In vivo imaging of chronic active lesions in multiple sclerosis

Alberto Calvi, Lukas Haider, Ferran Prados, Carmen Tur, Declan Chard, Frederik Barkhof, Alberto Calvi, Lukas Haider, Ferran Prados, Carmen Tur, Declan Chard, Frederik Barkhof

Abstract

New clinical activity in multiple sclerosis (MS) is often accompanied by acute inflammation which subsides. However, there is growing evidence that a substantial proportion of lesions remain active well beyond the acute phase. Chronic active lesions are most frequently found in progressive MS and are characterised by a border of inflammation associated with iron-enriched cells, leading to ongoing tissue injury. Identifying imaging markers for chronic active lesions in vivo are thus a major research goal. We reviewed the literature on imaging of chronic active lesion in MS, focussing on 'slowly expanding lesions' (SELs), detected by volumetric longitudinal magnetic resonance imaging (MRI) and 'rim-positive' lesions, identified by susceptibility iron-sensitive MRI. Both SELs and rim-positive lesions have been found to be prognostically relevant to future disability. Little is known about the co-occurrence of rims around SELs and their inter-relationship with other emerging techniques such as dynamic contrast enhancement (DCE) and positron emission tomography (PET).

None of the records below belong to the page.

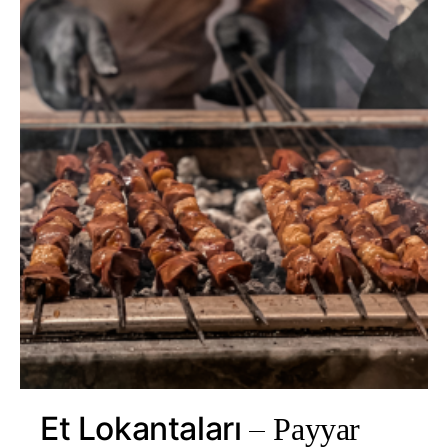
Et Lokantaları
Payyar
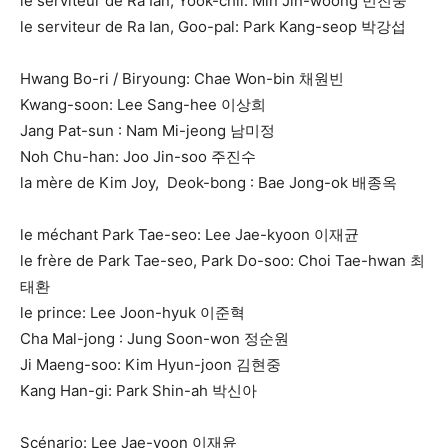
le serviteur de Ra Ian, Yook-chil: Min Jin-woong 민진웅
le serviteur de Ra Ian, Goo-pal: Park Kang-seop 박강섭
Hwang Bo-ri / Biryoung: Chae Won-bin 채원빈
Kwang-soon: Lee Sang-hee 이상희
Jang Pat-sun : Nam Mi-jeong 남미정
Noh Chu-han: Joo Jin-soo 주진수
la mère de Kim Joy, Deok-bong : Bae Jong-ok 배종옥
le méchant Park Tae-seo: Lee Jae-kyoon 이재균
le frère de Park Tae-seo, Park Do-soo: Choi Tae-hwan 최
태환
le prince: Lee Joon-hyuk 이준혁
Cha Mal-jong : Jung Soon-won 정순원
Ji Maeng-soo: Kim Hyun-joon 김현중
Kang Han-gi: Park Shin-ah 박신아
Scénario: Lee Jae-yoon 이재윤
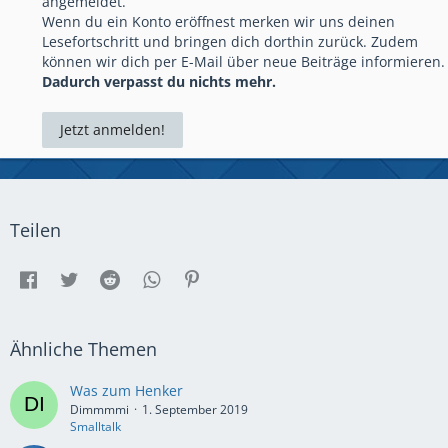
angemeldet.
Wenn du ein Konto eröffnest merken wir uns deinen
Lesefortschritt und bringen dich dorthin zurück. Zudem
können wir dich per E-Mail über neue Beiträge informieren.
Dadurch verpasst du nichts mehr.
Jetzt anmelden!
Teilen
Ähnliche Themen
Was zum Henker
Dimmmmi
1. September 2019
Smalltalk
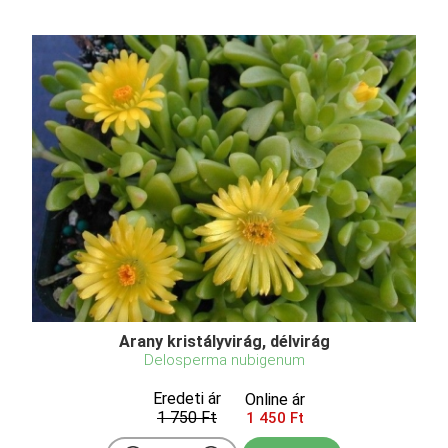
Arany kristályvirág, délvirág
Delosperma nubigenum
Eredeti ár
Online ár
1 750 Ft
1 450 Ft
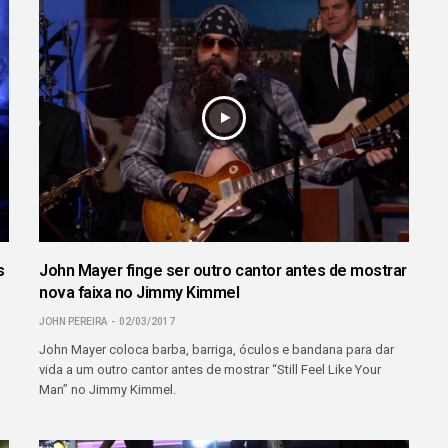
s
John Mayer finge ser outro cantor antes de mostrar
nova faixa no Jimmy Kimmel
JOHN PEREIRA
02/03/2017
John Mayer coloca barba, barriga, óculos e bandana para dar
vida a um outro cantor antes de mostrar “Still Feel Like Your
Man” no Jimmy Kimmel.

Keywords: Multiple sclerosis; chronic active lesions; imaging; magnetic resonance imaging; positron emission tomography.

Conflict of interest statement

Declaration of Conflicting Interests: The author(s) declared the following potential conflicts of interest with respect to the research, authorship, and/or publication of this article: F.P. received a non-clinical Guarantors of the Brain fellowship. C.T. has received an ECTRIMS Post-doctoral Research Fellowship in 2015. She has also received honoraria and support from travelling from Merck Serono, Sanofi, Roche, TEVA Pharmaceuticals, Novartis, Biogen, Bayer and Ismar Healthcare. D.C. is a consultant for Biogen and Hoffmann-La Roche. In the last 2 years, he has received research funding from the International Progressive MS Alliance, the MS Society and the National Institute for Health Research (NIHR) University College London Hospitals (UCLH) Biomedical Research Centre. F.B. serves on the editorial boards of Brain, European Radiology, Journal of Neurology, Neurosurgery & Psychiatry, Neurology, Multiple Sclerosis and Neuroradiology and serves as a consultant for Bayer Schering Pharma, Sanofi-Aventis, Biogen-Idec, TEVA Pharmaceuticals, Genzyme, Merck Serono, Novartis, Roche, Synthon, Jansen Research and Lundbeck.

Figures

Figure 1.
Figure 1.
Chronic active lesion pathology-imaging features: Panel (a) shows a cartoon of the iron deposition at the edge of a chronic active lesion and panel (b) shows an example of a hypointense rim on a susceptibility-weighted scan probably reflecting iron. Panel (c) shows a cartoon of activated microglia/macrophages in the periphery of a chronic active lesion and we assume that this inflammatory activity is responsible for low expansion of SEL lesion visible in (d).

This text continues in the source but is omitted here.